* WHAT YOU HAVE TO DO *
Once the line containing "ing practical math" is found in the entries below, restate it and each following line word for word, stopping after the line containing "following statements".

RECORD SET below:

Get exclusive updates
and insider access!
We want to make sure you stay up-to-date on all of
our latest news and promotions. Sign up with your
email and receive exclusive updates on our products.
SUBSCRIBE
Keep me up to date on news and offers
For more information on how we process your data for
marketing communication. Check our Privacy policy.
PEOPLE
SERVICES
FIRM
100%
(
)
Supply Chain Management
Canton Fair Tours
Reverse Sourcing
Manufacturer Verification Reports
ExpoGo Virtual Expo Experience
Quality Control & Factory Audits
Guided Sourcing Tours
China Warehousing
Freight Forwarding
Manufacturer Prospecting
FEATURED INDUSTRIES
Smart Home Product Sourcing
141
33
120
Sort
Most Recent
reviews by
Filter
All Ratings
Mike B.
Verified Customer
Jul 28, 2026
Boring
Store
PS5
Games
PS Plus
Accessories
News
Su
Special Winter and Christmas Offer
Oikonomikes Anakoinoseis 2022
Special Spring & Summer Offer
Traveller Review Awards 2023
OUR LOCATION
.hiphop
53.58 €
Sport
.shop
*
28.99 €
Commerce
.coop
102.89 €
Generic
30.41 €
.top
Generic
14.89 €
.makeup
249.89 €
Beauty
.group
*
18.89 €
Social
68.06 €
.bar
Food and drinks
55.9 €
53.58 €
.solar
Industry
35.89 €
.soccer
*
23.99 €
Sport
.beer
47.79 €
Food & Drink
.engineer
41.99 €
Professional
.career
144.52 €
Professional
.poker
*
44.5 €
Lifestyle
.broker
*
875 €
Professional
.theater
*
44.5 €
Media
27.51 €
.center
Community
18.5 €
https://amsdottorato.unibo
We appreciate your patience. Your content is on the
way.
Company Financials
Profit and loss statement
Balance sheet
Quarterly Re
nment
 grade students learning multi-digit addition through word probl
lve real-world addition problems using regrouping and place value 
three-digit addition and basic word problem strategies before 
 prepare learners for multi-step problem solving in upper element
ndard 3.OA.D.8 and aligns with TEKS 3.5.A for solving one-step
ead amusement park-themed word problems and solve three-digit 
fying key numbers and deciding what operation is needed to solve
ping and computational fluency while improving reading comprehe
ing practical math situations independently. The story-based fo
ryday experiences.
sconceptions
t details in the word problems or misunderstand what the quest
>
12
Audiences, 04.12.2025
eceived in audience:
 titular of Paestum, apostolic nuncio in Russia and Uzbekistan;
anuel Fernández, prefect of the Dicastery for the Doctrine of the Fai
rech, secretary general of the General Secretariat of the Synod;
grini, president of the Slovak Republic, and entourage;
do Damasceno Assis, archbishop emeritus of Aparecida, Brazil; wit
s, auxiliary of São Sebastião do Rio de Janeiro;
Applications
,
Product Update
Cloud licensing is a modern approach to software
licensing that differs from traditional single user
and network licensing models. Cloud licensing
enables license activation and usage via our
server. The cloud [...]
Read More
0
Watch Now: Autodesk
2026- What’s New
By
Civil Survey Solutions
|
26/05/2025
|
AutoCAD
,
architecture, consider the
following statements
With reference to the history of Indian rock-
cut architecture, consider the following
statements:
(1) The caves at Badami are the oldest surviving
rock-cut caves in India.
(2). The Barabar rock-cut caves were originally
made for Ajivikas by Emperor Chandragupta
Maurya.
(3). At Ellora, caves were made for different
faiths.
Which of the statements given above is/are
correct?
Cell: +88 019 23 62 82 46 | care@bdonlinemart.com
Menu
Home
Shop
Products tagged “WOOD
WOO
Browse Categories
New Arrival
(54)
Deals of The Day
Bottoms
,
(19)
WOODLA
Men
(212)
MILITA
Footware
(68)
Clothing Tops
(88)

End of RECORD SET.

* EXERCISE RESPONSE *
ing practical math situations independently. The story-based fo
ryday experiences.
sconceptions
t details in the word problems or misunderstand what the quest
>
12
Audiences, 04.12.2025
eceived in audience:
 titular of Paestum, apostolic nuncio in Russia and Uzbekistan;
anuel Fernández, prefect of the Dicastery for the Doctrine of the Fai
rech, secretary general of the General Secretariat of the Synod;
grini, president of the Slovak Republic, and entourage;
do Damasceno Assis, archbishop emeritus of Aparecida, Brazil; wit
s, auxiliary of São Sebastião do Rio de Janeiro;
Applications
,
Product Update
Cloud licensing is a modern approach to software
licensing that differs from traditional single user
and network licensing models. Cloud licensing
enables license activation and usage via our
server. The cloud [...]
Read More
0
Watch Now: Autodesk
2026- What’s New
By
Civil Survey Solutions
|
26/05/2025
|
AutoCAD
,
architecture, consider the
following statements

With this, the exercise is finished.